Improved error bounds for Koopman operator and reconstructed trajectories approximations with kernel-based methods
Diego Olguín, Axel Osses, Héctor Ramírez
TL;DR
The paper tackles the problem of provably bounding the error in stochastic Koopman operator approximations obtained via Kernel EDMD. It introduces a lifting-back operator to recover trajectories in the original state space and proves probabilistic $O(N^{-1/2})$ bounds for both the operator and the mean lifted trajectories, without requiring eigenvalue simplicity.

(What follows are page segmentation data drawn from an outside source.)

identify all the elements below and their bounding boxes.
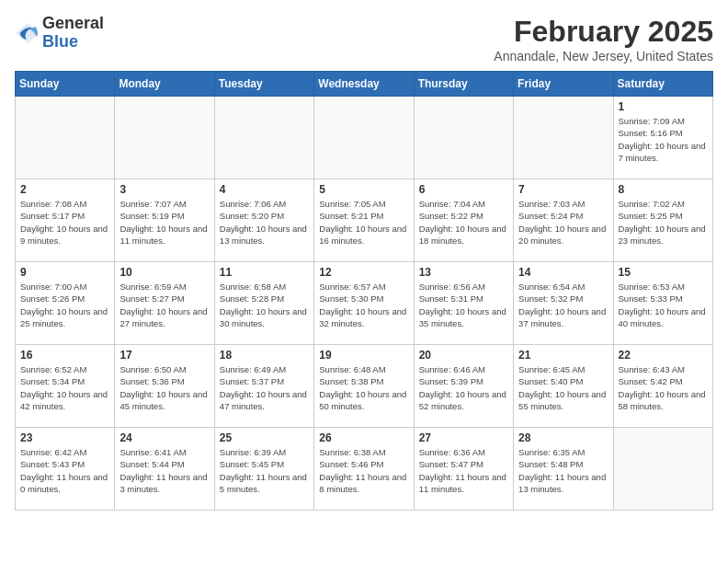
logo: General Blue — [15, 15, 104, 52]
calendar-day-cell: 14Sunrise: 6:54 AM Sunset: 5:32 PM Dayli… — [514, 262, 613, 345]
day-number: 26 — [319, 431, 408, 444]
day-number: 14 — [518, 266, 608, 279]
calendar-table: SundayMondayTuesdayWednesdayThursdayFrid… — [15, 71, 713, 511]
day-info: Sunrise: 7:04 AM Sunset: 5:22 PM Dayligh… — [419, 198, 508, 247]
day-number: 22 — [619, 349, 708, 362]
day-number: 2 — [20, 183, 109, 196]
calendar-day-cell: 9Sunrise: 7:00 AM Sunset: 5:26 PM Daylig… — [16, 262, 115, 345]
calendar-day-cell: 24Sunrise: 6:41 AM Sunset: 5:44 PM Dayli… — [115, 428, 214, 511]
day-number: 8 — [619, 183, 708, 196]
calendar-day-cell: 12Sunrise: 6:57 AM Sunset: 5:30 PM Dayli… — [314, 262, 414, 345]
weekday-row: SundayMondayTuesdayWednesdayThursdayFrid… — [16, 72, 713, 97]
day-number: 13 — [419, 266, 508, 279]
calendar-week-row: 9Sunrise: 7:00 AM Sunset: 5:26 PM Daylig… — [16, 262, 713, 345]
calendar-day-cell: 13Sunrise: 6:56 AM Sunset: 5:31 PM Dayli… — [414, 262, 513, 345]
weekday-header: Thursday — [414, 72, 513, 97]
day-number: 18 — [220, 349, 309, 362]
calendar-day-cell: 21Sunrise: 6:45 AM Sunset: 5:40 PM Dayli… — [514, 345, 613, 428]
weekday-header: Friday — [514, 72, 613, 97]
day-number: 28 — [518, 431, 608, 444]
calendar-day-cell: 18Sunrise: 6:49 AM Sunset: 5:37 PM Dayli… — [214, 345, 313, 428]
calendar-day-cell: 1Sunrise: 7:09 AM Sunset: 5:16 PM Daylig… — [613, 97, 712, 179]
calendar-day-cell — [115, 97, 214, 179]
day-info: Sunrise: 7:02 AM Sunset: 5:25 PM Dayligh… — [619, 198, 708, 247]
day-number: 9 — [20, 266, 109, 279]
calendar-day-cell: 23Sunrise: 6:42 AM Sunset: 5:43 PM Dayli… — [16, 428, 115, 511]
calendar-day-cell: 4Sunrise: 7:06 AM Sunset: 5:20 PM Daylig… — [214, 179, 313, 262]
calendar-day-cell: 28Sunrise: 6:35 AM Sunset: 5:48 PM Dayli… — [514, 428, 613, 511]
day-number: 11 — [220, 266, 309, 279]
title-block: February 2025 Annandale, New Jersey, Uni… — [494, 15, 713, 63]
calendar-day-cell: 3Sunrise: 7:07 AM Sunset: 5:19 PM Daylig… — [115, 179, 214, 262]
day-info: Sunrise: 6:43 AM Sunset: 5:42 PM Dayligh… — [619, 363, 708, 412]
month-title: February 2025 — [494, 15, 713, 49]
day-info: Sunrise: 6:57 AM Sunset: 5:30 PM Dayligh… — [319, 281, 408, 329]
day-number: 20 — [419, 349, 508, 362]
weekday-header: Wednesday — [314, 72, 414, 97]
day-info: Sunrise: 6:45 AM Sunset: 5:40 PM Dayligh… — [518, 363, 608, 412]
day-number: 4 — [220, 183, 309, 196]
calendar-day-cell: 7Sunrise: 7:03 AM Sunset: 5:24 PM Daylig… — [514, 179, 613, 262]
calendar-day-cell — [16, 97, 115, 179]
day-info: Sunrise: 6:49 AM Sunset: 5:37 PM Dayligh… — [220, 363, 309, 412]
page-header: General Blue February 2025 Annandale, Ne… — [15, 15, 713, 63]
calendar-day-cell: 15Sunrise: 6:53 AM Sunset: 5:33 PM Dayli… — [613, 262, 712, 345]
day-number: 24 — [119, 431, 209, 444]
weekday-header: Saturday — [613, 72, 712, 97]
logo-general: General — [42, 14, 104, 32]
day-info: Sunrise: 7:06 AM Sunset: 5:20 PM Dayligh… — [220, 198, 309, 247]
day-number: 25 — [220, 431, 309, 444]
day-number: 19 — [319, 349, 408, 362]
day-info: Sunrise: 6:56 AM Sunset: 5:31 PM Dayligh… — [419, 281, 508, 329]
day-number: 21 — [518, 349, 608, 362]
day-number: 10 — [119, 266, 209, 279]
calendar-header: SundayMondayTuesdayWednesdayThursdayFrid… — [16, 72, 713, 97]
weekday-header: Monday — [115, 72, 214, 97]
day-number: 16 — [20, 349, 109, 362]
weekday-header: Sunday — [16, 72, 115, 97]
calendar-day-cell: 27Sunrise: 6:36 AM Sunset: 5:47 PM Dayli… — [414, 428, 513, 511]
calendar-week-row: 23Sunrise: 6:42 AM Sunset: 5:43 PM Dayli… — [16, 428, 713, 511]
calendar-day-cell: 25Sunrise: 6:39 AM Sunset: 5:45 PM Dayli… — [214, 428, 313, 511]
day-info: Sunrise: 6:39 AM Sunset: 5:45 PM Dayligh… — [220, 446, 309, 495]
day-info: Sunrise: 7:07 AM Sunset: 5:19 PM Dayligh… — [119, 198, 209, 247]
location: Annandale, New Jersey, United States — [494, 49, 713, 63]
weekday-header: Tuesday — [214, 72, 313, 97]
day-info: Sunrise: 6:35 AM Sunset: 5:48 PM Dayligh… — [518, 446, 608, 495]
day-number: 6 — [419, 183, 508, 196]
day-info: Sunrise: 7:03 AM Sunset: 5:24 PM Dayligh… — [518, 198, 608, 247]
day-info: Sunrise: 6:48 AM Sunset: 5:38 PM Dayligh… — [319, 363, 408, 412]
calendar-day-cell: 6Sunrise: 7:04 AM Sunset: 5:22 PM Daylig… — [414, 179, 513, 262]
day-info: Sunrise: 6:42 AM Sunset: 5:43 PM Dayligh… — [20, 446, 109, 495]
calendar-day-cell: 17Sunrise: 6:50 AM Sunset: 5:36 PM Dayli… — [115, 345, 214, 428]
day-info: Sunrise: 7:05 AM Sunset: 5:21 PM Dayligh… — [319, 198, 408, 247]
calendar-day-cell: 20Sunrise: 6:46 AM Sunset: 5:39 PM Dayli… — [414, 345, 513, 428]
day-number: 17 — [119, 349, 209, 362]
calendar-day-cell: 19Sunrise: 6:48 AM Sunset: 5:38 PM Dayli… — [314, 345, 414, 428]
day-info: Sunrise: 6:59 AM Sunset: 5:27 PM Dayligh… — [119, 281, 209, 329]
day-info: Sunrise: 6:36 AM Sunset: 5:47 PM Dayligh… — [419, 446, 508, 495]
calendar-day-cell — [613, 428, 712, 511]
day-number: 5 — [319, 183, 408, 196]
calendar-day-cell: 11Sunrise: 6:58 AM Sunset: 5:28 PM Dayli… — [214, 262, 313, 345]
calendar-day-cell: 26Sunrise: 6:38 AM Sunset: 5:46 PM Dayli… — [314, 428, 414, 511]
logo-text: General Blue — [42, 15, 104, 52]
calendar-day-cell: 22Sunrise: 6:43 AM Sunset: 5:42 PM Dayli… — [613, 345, 712, 428]
day-info: Sunrise: 6:46 AM Sunset: 5:39 PM Dayligh… — [419, 363, 508, 412]
calendar-body: 1Sunrise: 7:09 AM Sunset: 5:16 PM Daylig… — [16, 97, 713, 511]
day-info: Sunrise: 6:53 AM Sunset: 5:33 PM Dayligh… — [619, 281, 708, 329]
day-info: Sunrise: 6:54 AM Sunset: 5:32 PM Dayligh… — [518, 281, 608, 329]
day-info: Sunrise: 7:00 AM Sunset: 5:26 PM Dayligh… — [20, 281, 109, 329]
day-info: Sunrise: 6:50 AM Sunset: 5:36 PM Dayligh… — [119, 363, 209, 412]
calendar-day-cell — [414, 97, 513, 179]
calendar-week-row: 2Sunrise: 7:08 AM Sunset: 5:17 PM Daylig… — [16, 179, 713, 262]
calendar-day-cell — [314, 97, 414, 179]
day-info: Sunrise: 6:41 AM Sunset: 5:44 PM Dayligh… — [119, 446, 209, 495]
calendar-day-cell — [214, 97, 313, 179]
day-info: Sunrise: 6:58 AM Sunset: 5:28 PM Dayligh… — [220, 281, 309, 329]
day-number: 3 — [119, 183, 209, 196]
logo-icon — [15, 20, 40, 46]
day-info: Sunrise: 7:09 AM Sunset: 5:16 PM Dayligh… — [619, 115, 708, 164]
day-number: 15 — [619, 266, 708, 279]
calendar-day-cell: 10Sunrise: 6:59 AM Sunset: 5:27 PM Dayli… — [115, 262, 214, 345]
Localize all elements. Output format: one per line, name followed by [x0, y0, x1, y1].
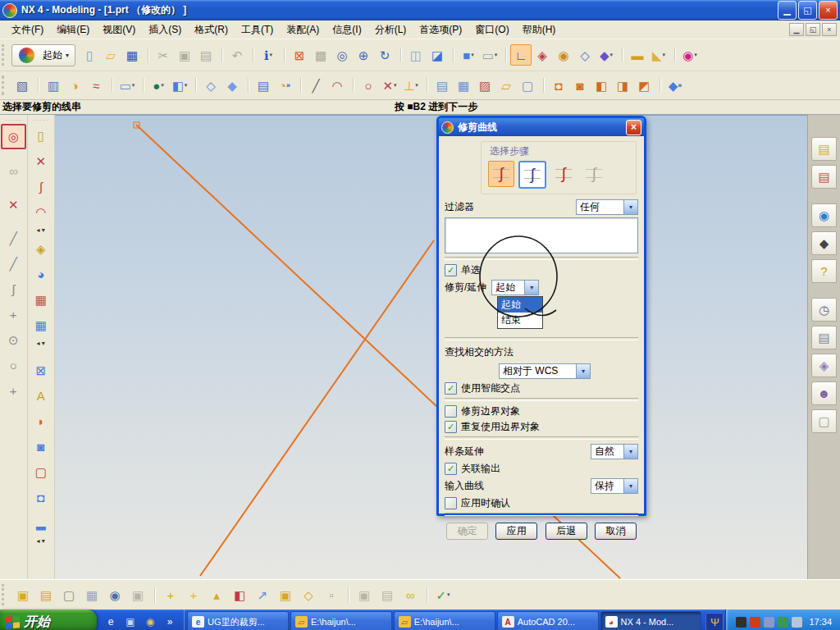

The results rely on RKHS formalism with covariance operators and Hoeffding-type concentration, and are supported by numerical experiments on linear and nonlinear (SIR) systems that show the predicted convergence behavior. This work advances kernel-based operator estimation by providing explicit probabilistic guarantees and a mechanism to translate lifted representations back to the original dynamics, with practical implications for data-driven analysis of stochastic systems.
Abstract
In this article, we propose a new error bound for Koopman operator approximation using Kernel Extended Dynamic Mode Decomposition. The new estimate is $O(N^{-1/2})$, with a constant related to the probability of success of the bound, given by Hoeffding's inequality, similar to other methodologies, such as Philipp et al. Furthermore, we propose a \textit{lifting back} operator to obtain trajectories generated by embedding the initial state and iterating a linear system in a higher dimension. This naturally yields an $O(N^{-1/2})$ error bound for mean trajectories. Finally, we show numerical results including an example of nonlinear system, exhibiting successful approximation with exponential decay faster than $-1/2$, as suggested by the theoretical results.